Introduction
Carrot2 is composed of components bound together
in a processing chain. There are three fundamental components:
input— anything that produces snippets to be
clustered. Each snippet consists of a unique URL, a title and
a fragment of text from the content of a document. Example input
components available in Carrot2 provide bridges to
existing major search engines (Yahoo, Google, MSN Search), open source
search engines (Lucene), but also adapt XMLs (such as RSS or OpenSearch).
As a final resort, you can try to write your own input component
using the examples available in the project.

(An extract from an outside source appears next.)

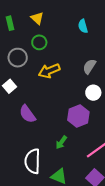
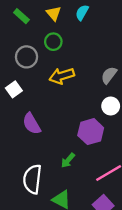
green rectangle: (10, 23) -> (21, 16), turned -40
cyan semicircle: (83, 26) -> (82, 13), moved, turned 40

filters— typically a clustering component and a set
of filters that it requires. Carrot2 comes with a number
of clustering components; each one implements a different algorithm
and has different requirements concerning configuration and previous
filters in the processing chain. You'll need to take a look at the
demo applications (web application and local application) - there
are full scripts configuring each clustering component there. In this
example we will use Lingo clustering component and configure
it directly from the source code.
output— a clustering component typically produces
instances of RawCluster interface. The role of an output
component is to do something
with clusters once you receive them from the clusterer. The easiest
way is to save them in an array and wait until all the processing is
finished (all the clusters are available). A more advanced application
could use (display?) clusters as soon as they appear from the clustering
component. In this example we will buffer the output clusters in
an array.
We often talk about local components or local
architecture. This distinction is for historical reasons (there was once a parallel design
using remote communication between components, but it has been dropped.

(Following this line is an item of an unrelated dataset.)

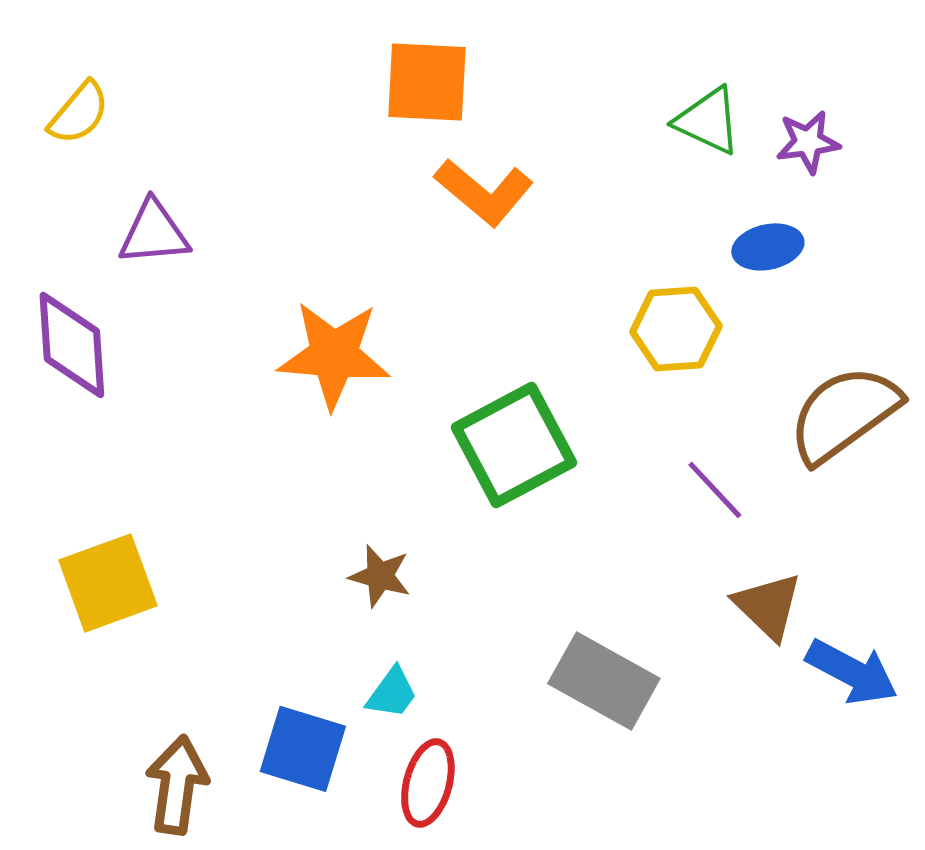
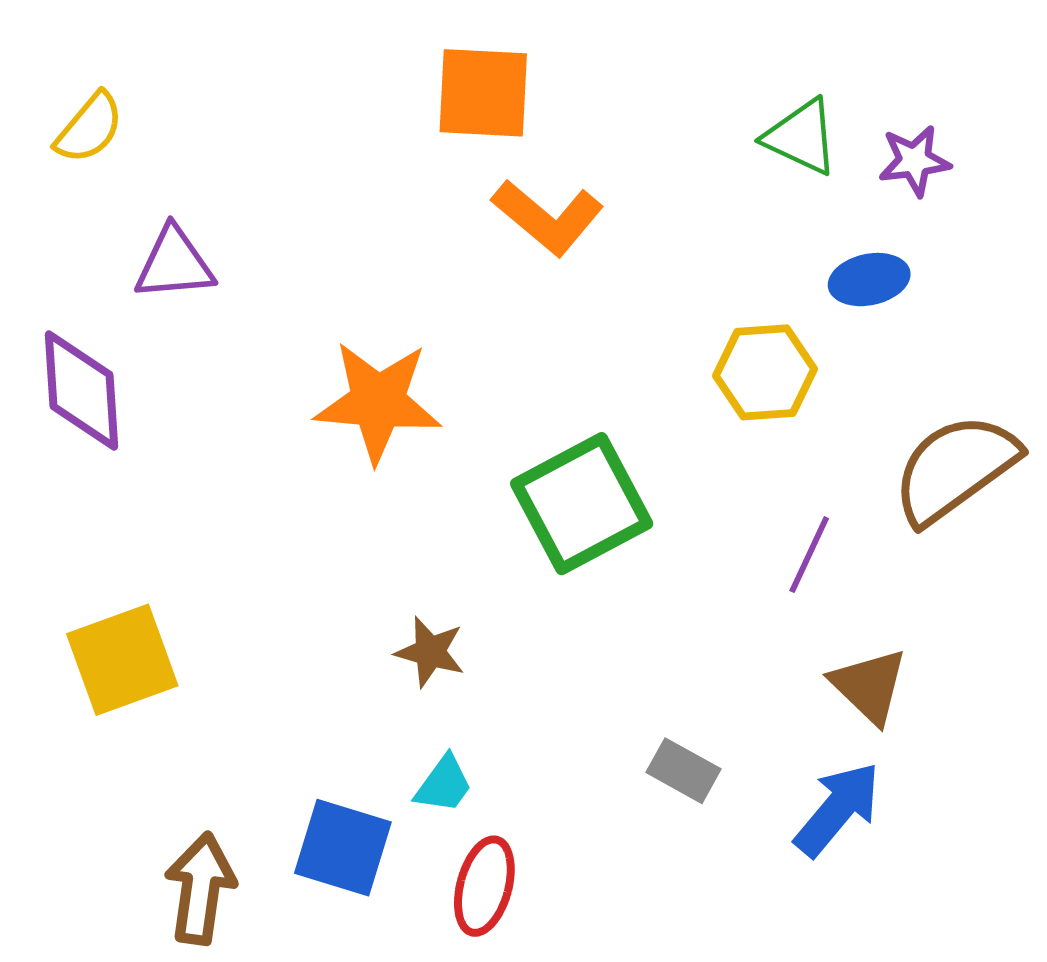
purple line: (715, 490) -> (809, 555), turned 68
blue arrow: (852, 672) -> (837, 809), moved, turned -78
gray rectangle: (604, 681) -> (684, 771), size x0.6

Design goals and constraints
The initial requirements for Carrot2 design were as follows:
Performance
local method calls
memory/ object reuse
direct typing (no interfaces)
single-threaded process pipeline
processes written in compiled code
Scalability
Component-language independence.
Incremental pipeline (partial processing).
Distributed processing.
Flexibility (openness)
The design must not restrict or limit the data types
passed between components (i.e. components may push in the
pipeline whatever they want to).
Reuse of components and common code.
User-friendly design
Controller handles some of the complexity of process verification
(incompatible components linked in a chain).
Components and processes easily scripted without code recompilation.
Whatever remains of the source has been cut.